There were strict rules at the club that no one was allowed to touch or
otherwise deal with the Bunnies in any salacious manner—i.e., in a way that
today would make an office-working woman want to cry “sexual harassment!” The
Bunnies were all about corporate image, just as if you went to a McDonald’s and
saw some shmoe there dressed up like Ronald McDonald. Men, of course (and
whatever women who might be inclined), could ogle the Bunnies (just as they
might at a waitress at today’s Hooters or the casinos that have waitresses
dressed in a comely fashion). But clearly if some dork had a few too many
highballs and groped a Bunny, he would be shown the door in no time.
The Bunnies wore costumes—of
course, along with “ears” that were held up as a headdress of sorts—that looked
from a distance like one-piece bathing suits, but they were actually on the
bulky side, and had pockets for carrying things. I think they wore high-heel
shoes—part of the image—but again, this was part of a costume.
There was also a “Bunny
Mother”—a supervisor who worked with the Bunnies, while the latter all got dressed
in their Bunny outfits in their special locker room. The “Bunny Mother”
certainly didn’t wear a Bunny costume. The Bunny Mother—to the extent I
understood what she did (other busboys there knew more about her, I think) had
some supervisory function related to scheduling (and maybe did some level of
coaching), and possibly addressed more normal workplace issues, etc. And the
Bunny Mother, as I recall the one I knew about, did not look like a Bunny; she
had more in common with Rosie the Riveter—and I recall she was
hefty, too.
The lessons for today posed by Playboy Bunnies
I have thought numerous times over recent years that one difference
between the women who worked as Playboy Bunnies in the late 1970s and some of
today’s young female Turks in media companies is that the Bunnies knew they
were doing a job. Today’s young Turks—I don’t know; I think they think they’re fighting the Good
Fight for Women’s Rights, along with carting that mundane paperwork around. But
if they remembered we are all in the
office to, Number One, do a job, then
they’d share something in common with the old Playboy Bunnies, which is that
they are doing a job in line with the expectations of the company they work
for. If a woman in 1979 was willing to portray a Bunny, to the (discreetly)

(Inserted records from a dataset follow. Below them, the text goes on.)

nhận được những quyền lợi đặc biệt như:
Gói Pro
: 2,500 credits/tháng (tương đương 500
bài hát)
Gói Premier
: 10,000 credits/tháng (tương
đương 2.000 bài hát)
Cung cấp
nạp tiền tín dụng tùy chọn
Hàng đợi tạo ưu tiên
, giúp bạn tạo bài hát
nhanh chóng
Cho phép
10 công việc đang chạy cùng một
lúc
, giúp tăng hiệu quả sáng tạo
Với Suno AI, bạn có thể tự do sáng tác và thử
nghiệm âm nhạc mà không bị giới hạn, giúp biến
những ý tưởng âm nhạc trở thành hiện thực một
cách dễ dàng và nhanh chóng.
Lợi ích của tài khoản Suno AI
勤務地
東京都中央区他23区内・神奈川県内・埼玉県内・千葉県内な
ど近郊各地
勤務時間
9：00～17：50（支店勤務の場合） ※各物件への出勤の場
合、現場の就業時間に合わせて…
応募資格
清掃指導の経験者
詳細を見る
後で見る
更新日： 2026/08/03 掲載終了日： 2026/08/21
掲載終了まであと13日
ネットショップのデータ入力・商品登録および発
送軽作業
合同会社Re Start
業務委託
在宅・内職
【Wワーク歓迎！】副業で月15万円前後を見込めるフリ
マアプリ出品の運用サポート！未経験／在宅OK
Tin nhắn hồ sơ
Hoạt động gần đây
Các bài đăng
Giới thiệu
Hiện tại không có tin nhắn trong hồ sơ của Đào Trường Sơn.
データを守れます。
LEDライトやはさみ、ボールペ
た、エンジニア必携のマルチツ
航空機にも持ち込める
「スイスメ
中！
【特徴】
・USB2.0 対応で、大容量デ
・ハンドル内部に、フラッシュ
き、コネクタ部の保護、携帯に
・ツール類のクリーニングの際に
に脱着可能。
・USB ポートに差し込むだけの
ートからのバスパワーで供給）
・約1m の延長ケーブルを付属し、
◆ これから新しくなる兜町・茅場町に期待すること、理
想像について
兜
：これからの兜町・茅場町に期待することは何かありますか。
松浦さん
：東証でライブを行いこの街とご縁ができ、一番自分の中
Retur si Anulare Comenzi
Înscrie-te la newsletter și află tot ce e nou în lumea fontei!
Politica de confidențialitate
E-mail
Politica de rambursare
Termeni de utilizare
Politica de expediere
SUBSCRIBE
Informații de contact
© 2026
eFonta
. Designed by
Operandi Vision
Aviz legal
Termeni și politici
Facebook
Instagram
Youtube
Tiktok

horny looks of an occasional male customer, she would do this, with bemusement
and a sense of safety. She knew the company rules would protect her. And she
had income to earn, not some vapid ideal to raise a stink about, not quite
appropriately within the context of normal company business.

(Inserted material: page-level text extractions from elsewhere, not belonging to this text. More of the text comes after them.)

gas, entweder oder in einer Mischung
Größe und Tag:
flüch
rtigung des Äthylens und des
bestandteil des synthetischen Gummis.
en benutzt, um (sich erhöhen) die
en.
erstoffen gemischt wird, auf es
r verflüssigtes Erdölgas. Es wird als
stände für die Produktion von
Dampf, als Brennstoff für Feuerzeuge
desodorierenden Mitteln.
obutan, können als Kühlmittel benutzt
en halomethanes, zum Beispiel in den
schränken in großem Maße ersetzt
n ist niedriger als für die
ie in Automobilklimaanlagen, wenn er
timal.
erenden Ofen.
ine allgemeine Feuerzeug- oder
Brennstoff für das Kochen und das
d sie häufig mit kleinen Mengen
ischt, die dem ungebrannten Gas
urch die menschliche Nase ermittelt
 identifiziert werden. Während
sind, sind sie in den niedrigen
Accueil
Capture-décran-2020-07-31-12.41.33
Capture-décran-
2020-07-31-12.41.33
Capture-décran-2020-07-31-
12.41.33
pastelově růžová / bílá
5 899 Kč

You didn’t have women working then
(at least as far as I saw) in an office setting as you might have today, a
setting that has little in common with the old high-class Playboy country-club
environs, and which may seem at first to have nothing to do with sex; and
then—what do you know!—she’s being used to have her pretty face grease the rails
in some greasier sales transaction.
As in, shall we say?, the
seamier parts of today’s medical marketing, where, strangely, sex is used
because, for an example, sometimes, the admin manning the computer “cockpit” at
the conference table with the (my term) ad-agency pitch clique in a meeting where each side of the agency/client
divide could see the other—well, that admin looks a bit like Bo Derek, and the
dazzled (male) Big Pharma potential client says, “Sure, I’ll sign on the dotted
line. You can have our business for our Baby Poison Sugar-Free Throat
Lozenges.” (Fair balance: The paragraph contains a certain amount of satire.)